# Effect of mass and springs on the damping of mass spring system

by Zaid
Tags: damping, effect, mass, spring, springs
 P: 122 The critical damping ratio of a system is often used to compare system damping to that which would result in a critically damped case (i.e. quickest settling time, no overshoot). This is given by: $$\zeta = \frac{c}{2 \sqrt{k m}}$$ where stiffness is k, mass is m and damping constant is c. You can see the effect that this has on oscillation amplitude as follows. Consider the variation of amplitude of an underdamped single degree of freedom mass-spring-dashpot system (bit of a mouthful) with time: x(t) = $$e^{-\zeta \omega _{n} t} ( A cos(\omega _{d} t) + B sin(\omega _{d} t))$$ where: $$\omega _{d} = \omega _{n} \sqrt{1-\zeta^{2}}$$ $$A = x(0)$$ $$B = \frac{1}{\omega _{d}}(\zeta \omega _{n} x(0) + x^{.}(0))$$ (last term is supposed to contain first derivative w.r.t. time) A good resource to show how this varies with different values of mass, stiffness and damping constant can be found here.

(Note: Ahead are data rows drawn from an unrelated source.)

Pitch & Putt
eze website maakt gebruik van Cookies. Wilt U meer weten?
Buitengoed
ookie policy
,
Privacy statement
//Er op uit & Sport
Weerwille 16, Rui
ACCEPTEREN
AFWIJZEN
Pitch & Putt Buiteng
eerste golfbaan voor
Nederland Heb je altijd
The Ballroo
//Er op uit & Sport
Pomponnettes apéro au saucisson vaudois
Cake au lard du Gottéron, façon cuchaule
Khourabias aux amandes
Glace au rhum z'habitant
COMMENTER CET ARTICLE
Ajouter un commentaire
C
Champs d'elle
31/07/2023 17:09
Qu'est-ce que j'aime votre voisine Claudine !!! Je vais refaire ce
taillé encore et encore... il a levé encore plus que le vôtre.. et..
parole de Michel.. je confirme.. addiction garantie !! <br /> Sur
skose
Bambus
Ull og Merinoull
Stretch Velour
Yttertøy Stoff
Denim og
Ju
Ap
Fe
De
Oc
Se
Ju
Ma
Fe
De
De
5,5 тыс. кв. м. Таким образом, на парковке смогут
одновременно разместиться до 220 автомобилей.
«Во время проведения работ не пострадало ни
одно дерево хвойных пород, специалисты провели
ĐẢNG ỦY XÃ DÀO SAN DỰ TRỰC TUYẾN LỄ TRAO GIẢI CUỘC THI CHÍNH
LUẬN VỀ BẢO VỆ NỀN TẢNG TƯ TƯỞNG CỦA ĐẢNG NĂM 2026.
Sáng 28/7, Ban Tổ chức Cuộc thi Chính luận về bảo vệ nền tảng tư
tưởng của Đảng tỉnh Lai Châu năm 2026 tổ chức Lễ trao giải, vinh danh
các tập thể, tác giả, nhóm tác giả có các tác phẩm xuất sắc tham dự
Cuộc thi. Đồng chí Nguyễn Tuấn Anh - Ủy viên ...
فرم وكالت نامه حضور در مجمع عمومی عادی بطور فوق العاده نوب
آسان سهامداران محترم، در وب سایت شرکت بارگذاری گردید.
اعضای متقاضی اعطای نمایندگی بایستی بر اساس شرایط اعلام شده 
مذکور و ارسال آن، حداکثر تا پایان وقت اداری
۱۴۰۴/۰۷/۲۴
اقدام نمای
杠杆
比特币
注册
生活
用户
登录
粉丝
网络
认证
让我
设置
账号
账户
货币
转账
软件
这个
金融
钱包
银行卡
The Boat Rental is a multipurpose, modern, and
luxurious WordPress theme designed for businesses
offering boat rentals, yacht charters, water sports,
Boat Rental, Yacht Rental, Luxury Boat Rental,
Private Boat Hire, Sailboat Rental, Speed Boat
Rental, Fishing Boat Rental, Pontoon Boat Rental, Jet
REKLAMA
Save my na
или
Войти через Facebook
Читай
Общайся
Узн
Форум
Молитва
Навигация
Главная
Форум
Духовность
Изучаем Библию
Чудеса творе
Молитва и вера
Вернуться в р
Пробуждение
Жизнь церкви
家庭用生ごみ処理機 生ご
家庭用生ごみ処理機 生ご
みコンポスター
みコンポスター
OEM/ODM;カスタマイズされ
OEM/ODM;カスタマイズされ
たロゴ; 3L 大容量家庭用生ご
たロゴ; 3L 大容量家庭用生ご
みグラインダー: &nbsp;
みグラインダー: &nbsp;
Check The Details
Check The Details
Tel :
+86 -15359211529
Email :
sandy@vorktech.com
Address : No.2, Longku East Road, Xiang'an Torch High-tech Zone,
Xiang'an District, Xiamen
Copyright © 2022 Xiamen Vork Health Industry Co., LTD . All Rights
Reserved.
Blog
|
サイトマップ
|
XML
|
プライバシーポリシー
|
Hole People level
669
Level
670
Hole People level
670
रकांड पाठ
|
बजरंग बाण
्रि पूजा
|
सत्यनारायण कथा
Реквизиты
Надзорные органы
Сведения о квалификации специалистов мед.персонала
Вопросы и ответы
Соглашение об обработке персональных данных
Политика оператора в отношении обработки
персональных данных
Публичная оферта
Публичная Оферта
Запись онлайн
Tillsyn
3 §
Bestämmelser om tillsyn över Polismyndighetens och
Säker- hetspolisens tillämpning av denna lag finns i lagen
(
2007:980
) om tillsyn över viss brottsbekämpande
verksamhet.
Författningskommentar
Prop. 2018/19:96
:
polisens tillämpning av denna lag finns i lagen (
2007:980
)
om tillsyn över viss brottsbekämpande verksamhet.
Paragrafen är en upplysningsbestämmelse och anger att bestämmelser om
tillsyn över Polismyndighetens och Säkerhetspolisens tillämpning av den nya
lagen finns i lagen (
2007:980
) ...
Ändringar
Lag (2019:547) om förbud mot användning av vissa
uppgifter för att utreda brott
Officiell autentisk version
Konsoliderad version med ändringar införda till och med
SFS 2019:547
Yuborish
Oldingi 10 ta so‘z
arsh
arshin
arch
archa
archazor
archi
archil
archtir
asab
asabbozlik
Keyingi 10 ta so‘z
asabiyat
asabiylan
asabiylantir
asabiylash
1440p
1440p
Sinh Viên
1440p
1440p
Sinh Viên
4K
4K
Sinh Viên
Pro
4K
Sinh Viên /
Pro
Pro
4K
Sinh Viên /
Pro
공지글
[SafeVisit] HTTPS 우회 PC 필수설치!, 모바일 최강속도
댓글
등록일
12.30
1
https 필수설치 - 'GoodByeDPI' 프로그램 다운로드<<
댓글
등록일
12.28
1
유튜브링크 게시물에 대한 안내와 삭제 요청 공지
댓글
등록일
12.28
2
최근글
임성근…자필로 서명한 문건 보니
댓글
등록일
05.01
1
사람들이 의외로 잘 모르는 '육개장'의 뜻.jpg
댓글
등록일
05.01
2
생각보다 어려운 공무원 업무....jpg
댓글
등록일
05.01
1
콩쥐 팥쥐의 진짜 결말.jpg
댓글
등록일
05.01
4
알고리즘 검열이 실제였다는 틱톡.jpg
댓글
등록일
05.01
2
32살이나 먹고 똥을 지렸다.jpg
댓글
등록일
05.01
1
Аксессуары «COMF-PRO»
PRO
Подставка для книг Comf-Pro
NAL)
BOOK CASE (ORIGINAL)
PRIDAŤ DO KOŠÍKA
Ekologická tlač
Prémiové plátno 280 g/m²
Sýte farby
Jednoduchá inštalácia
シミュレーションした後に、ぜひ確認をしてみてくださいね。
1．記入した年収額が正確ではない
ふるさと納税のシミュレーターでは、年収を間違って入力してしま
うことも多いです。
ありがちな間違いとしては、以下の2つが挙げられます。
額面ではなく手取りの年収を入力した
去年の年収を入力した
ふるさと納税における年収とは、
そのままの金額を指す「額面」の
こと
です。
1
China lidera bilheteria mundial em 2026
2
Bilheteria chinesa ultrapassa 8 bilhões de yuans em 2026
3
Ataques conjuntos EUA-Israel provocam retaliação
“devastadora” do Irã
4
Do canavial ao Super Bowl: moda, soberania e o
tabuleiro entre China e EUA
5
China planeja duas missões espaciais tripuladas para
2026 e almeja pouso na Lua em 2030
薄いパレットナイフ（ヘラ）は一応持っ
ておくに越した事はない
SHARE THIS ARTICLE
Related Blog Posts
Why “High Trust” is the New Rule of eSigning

 P: 122 If you can measure the variation of displacement with time of your system for unforced damped vibrations (again I'm assuming underdamped) then you could use the log decrement method. If the system parameters do not change within a single test, then the ratio between successive peaks or troughs (local maxima and minima) will remain constant. It can be shown that for any two adjacent local maxima: $$\frac{x (t _{m})}{x (t _{m+1})} = e^{ \frac {2 \zeta \pi}{\sqrt {1- \zeta^{2}}}$$ The log decrement ( $$\delta$$ ) is then equal to: $$\delta = ln\frac {x (t _{m})}{x (t _{m+1})} = \frac {2 \zeta \pi}{\sqrt{1- \zeta^{2}}}$$ You can calculate and rearrange to find $$\zeta$$ for each test, and then express in terms of the first equation in the original post to show the effect on damping constant for each set of conditions. I guess from your last post that one of these two steps should satisfy you.